The title sums up the way that I feel about this last year....specifically with the kids, Presley is now 4 and Trent 2. Presley has just started pre-school and goes on tuesdays and thursdays from 8:30 to 12. Terry takes her to breakfast for a "date" and then I pick her up at noon. While she is at school I focus on time with Trent and honestly I find myself just taking a deep breath....the pace of life is way to fast for my taste.
Trent is a very curious boy, full of emotion! He is over the top funny, but when he does not get his way he will scream at the top of his lungs and throw a huge fit. I really don't get it...I don't give him what he wants when he does this, I am praying that if I remain consistent he will grow out of this. I enjoy the times he cuddles close to me, tells me he loves me and is content because in this season, we don't see much of that. However, it gets better and better every month.
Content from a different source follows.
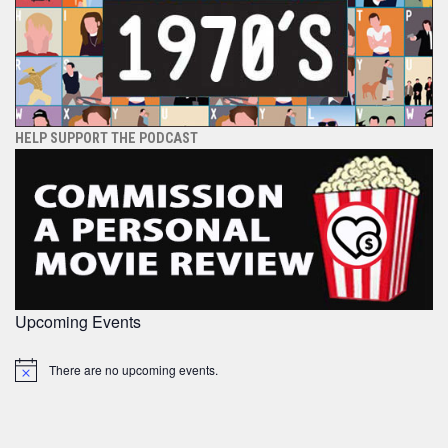
HELP SUPPORT THE PODCAST
Upcoming Events
There are no upcoming events.
Notice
Presley is adorable. She is strong, knows what she wants, wishes she could get everyone to go along with what she wants. She loves strong and hard with commitment and loyalty...like her daddy. I see the man I married in her every day and I love that.
I often feel so inadequate in mothering these precious kids. Daily missing the mark. I could do much better.
I really want to start blogging again...for the same reason I began in may of 2007...not to become a blog anyone reads actually-but to simply journal my life. Journal what it's like to be Kathleen Lu...Daughter of Jessie and Sid, wife to Terry, mother to Presley and Trent and how I am making my mark here for my creator (and how I'm not).